Supporters of Disengagement Rethink Their Stance
It has been the big question Israeli politicians and analysts have been asking ever since the 2005 disengagement. If Israel could turn the clock back and rewrite the past, would it have left Gaza? According to a new poll, the public hopes not.
Research by the public opinion company Maagar Mochot found that some 68% of Israelis who were in favor of the disengagement regret their stance. The poll did not question people who were against disengagement on any change in their views. The figure seems to vindicate analysts who have suggested that Israelis began to regret the disengagement as a result of rocket bombardment of Southern Israel from an IDF-free Gaza.
While people were not asked for their reasoning, there is a strong hint that it is connected with rocket fire. Only 11% of respondents — those who favored and opposed disengagement — do not see disengagement as the cause of Southern Israel coming under bombardment by Gazan rockets.
Overall, 25% of respondents said that disengagement was justified and 55% said it was a mistake.

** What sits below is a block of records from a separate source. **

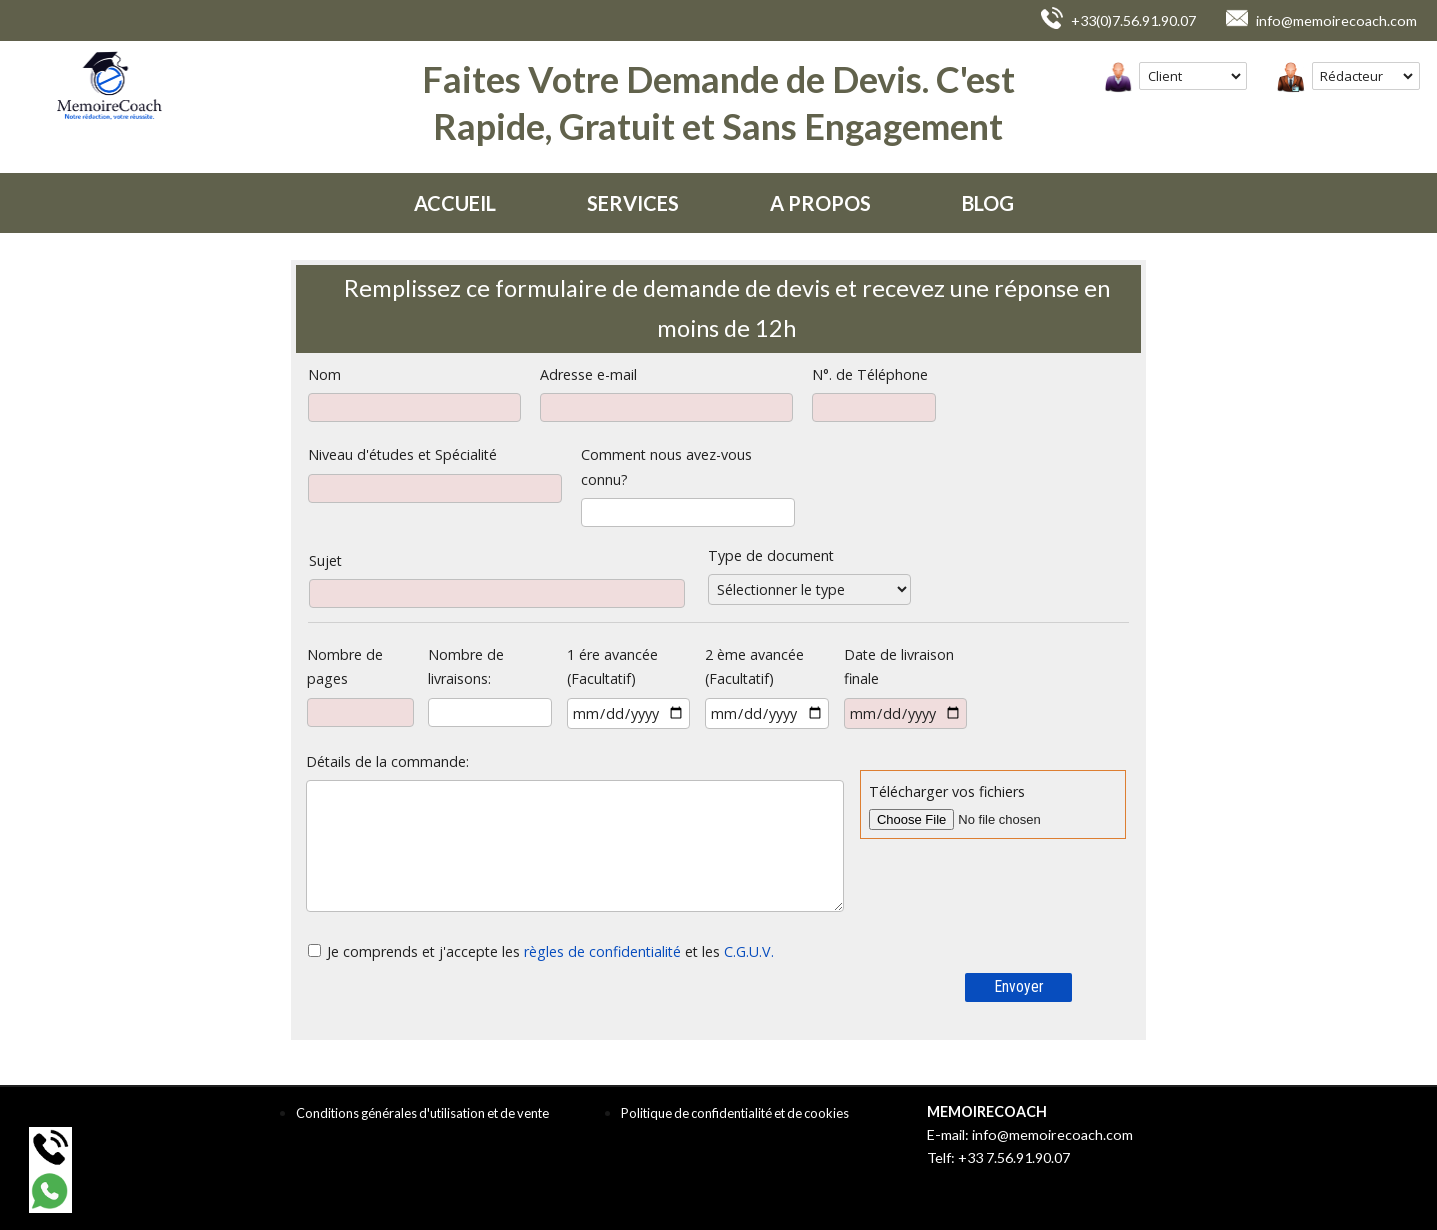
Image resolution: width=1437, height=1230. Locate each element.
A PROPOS (820, 203)
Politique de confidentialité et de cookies (735, 1113)
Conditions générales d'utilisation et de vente (422, 1113)
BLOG (988, 203)
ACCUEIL (455, 203)
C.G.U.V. (749, 951)
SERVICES (633, 203)
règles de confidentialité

Now, as you may expect, the regard disengagement as a mistake. But interestingly, among Labor voters, the belief it was a mistake was still relatively widespread: 23%.
Perhaps the most fascinating statistic was that for Kadima voters. One in four Kadima voters — 24% to be precise — see disengagement as having been a mistake. If you recall, the very reason for establishing Kadima was to facilitate the disengagement. Ariel Sharon, Prime Minister for Likud, could not secure his party’s support for disengagement and so he split off and set up Kadima to drive the measure through.
Of course, how to interpret this depends on your attitude towards Kadima. If you see the party as a fleeting centrist party founded on a single issue which, like other Israeli centrist parties will fade away, this will suggest that the process is underway as voters aren’t even agreed on the founding issue anymore. But if you think Kadima is here to stay, the very fact that the party can count among its voters people who don’t even agree with its founding idea indicates that it can adapt and survive in new times.